In the early 20th century, the municipal improvements of the City Beautiful movement included construction of the riverfront steps and esplanade on Riverfront Park as well as the Dock Street Dam to allow better river recreation. Vance McCormick as mayor advocated river festivals, and the city held boat parades and galas from 1907 to 1915; a large aquatic carnival in 1915 celebrated the city's achievements. Business rival Edward J. Stackpole Sr. of the Harrisburg Telegraph stole the idea the following summer, enlisting councilman M. Harvey Taylor and prominent banker George W. Reily to help implement an annual aquatic festival to generate revenue for the city and increase civic pride toward the city and the Susquehanna River. The name was chosen from a city-wide competition, where "Kipona" was proposed by Dr. Hugh Hamilton of the Pennsylvania Federation of Historical Societies, who later composed a song entitled "Ki-po-nah". The Greater Harrisburg Navy organized it, and an estimated 50,000 attended. As the United States entered World War I, the festival was cancelled for the 1917 and 1918, but revived the following year. Financial problems with the city halted the festival from 1923; following the Flood of 1936, Kipona was revived as a morale booster.
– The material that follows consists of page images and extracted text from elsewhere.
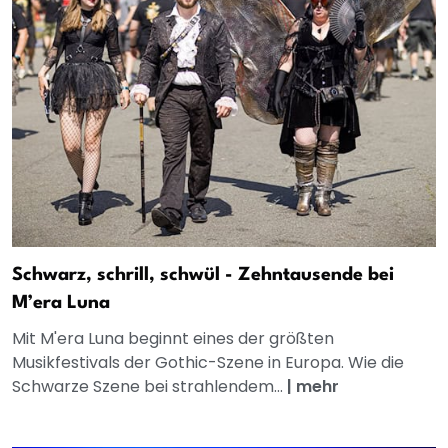
Schwarz, schrill, schwül - Zehntausende bei
M’era Luna
Mit M'era Luna beginnt eines der größten
Musikfestivals der Gothic-Szene in Europa. Wie die
Schwarze Szene bei strahlendem...
|
mehr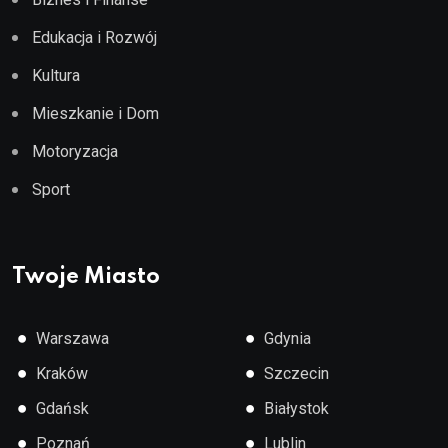
Edukacja i Rozwój
Kultura
Mieszkanie i Dom
Motoryzacja
Sport
Twoje Miasto
●
●
Warszawa
Gdynia
●
●
Kraków
Szczecin
●
●
Gdańsk
Białystok
●
●
Poznań
Lublin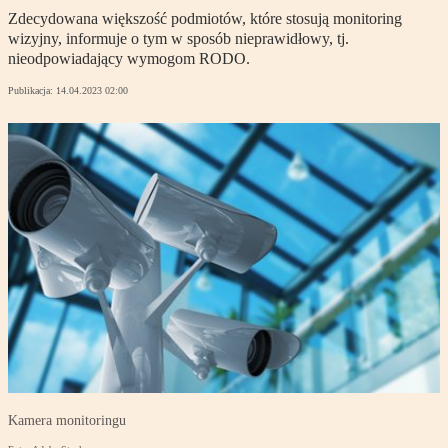
Zdecydowana większość podmiotów, które stosują monitoring
wizyjny, informuje o tym w sposób nieprawidłowy, tj.
nieodpowiadający wymogom RODO.
Publikacja:
14.04.2023 02:00
Kamera monitoringu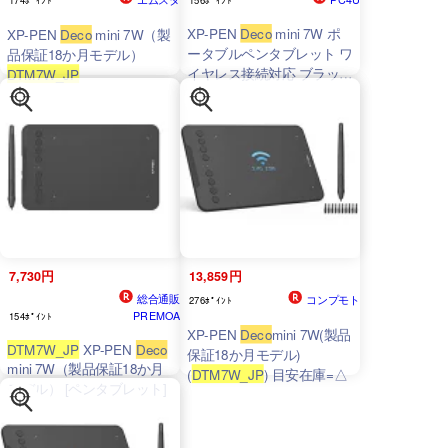
XP-PEN
Deco
mini 7W ポ
XP-PEN
Deco
mini 7W（製
ータブルペンタブレット ワ
品保証18か月モデル）
イヤレス接続対応 ブラック
DTM7W_JP
（製品保証18か月モデル）
｜
DTM7W_JP
7,730円
13,859円
総合通販
コンプモト
276ﾎﾟｲﾝﾄ
PREMOA
154ﾎﾟｲﾝﾄ
XP-PEN
Deco
mini 7W(製品
DTM7W_JP
XP-PEN
Deco
保証18か月モデル)
mini 7W（製品保証18か月
(
DTM7W_JP
) 目安在庫=△
モデル） [ペンタブレット]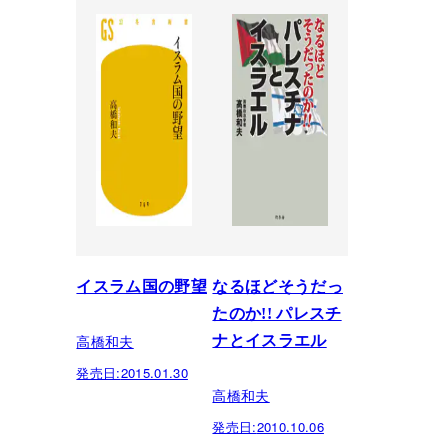
イスラム国の野望
なるほどそうだっ
たのか!! パレスチ
高橋和夫
ナとイスラエル
発売日:
2015.01.30
高橋和夫
発売日:
2010.10.06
There were cancellations since its revival in 1941-45, and 2020.

During the 2025 festival, a motorist drove a minivan through the crowd, resulting in multiple injuries.

==Attractions==
Annual festivities include a celebration/festival of India, a Native American Pow-Wow, art and craft exhibits, live music, carnival rides, games, vendors, food trucks, canoe races and fireworks display. Former attractions have included tightrope walking, Ferris wheels, contests for decorated boats, high diving, canoe tilting contests, sailing, swimming races, hydroplane racing, hang gliding stunts, escape artists, waterskiing, inner tubing, chili cookoff, Competitive eating, car show, bicycle races, hot air balloons, and Rubber duck races.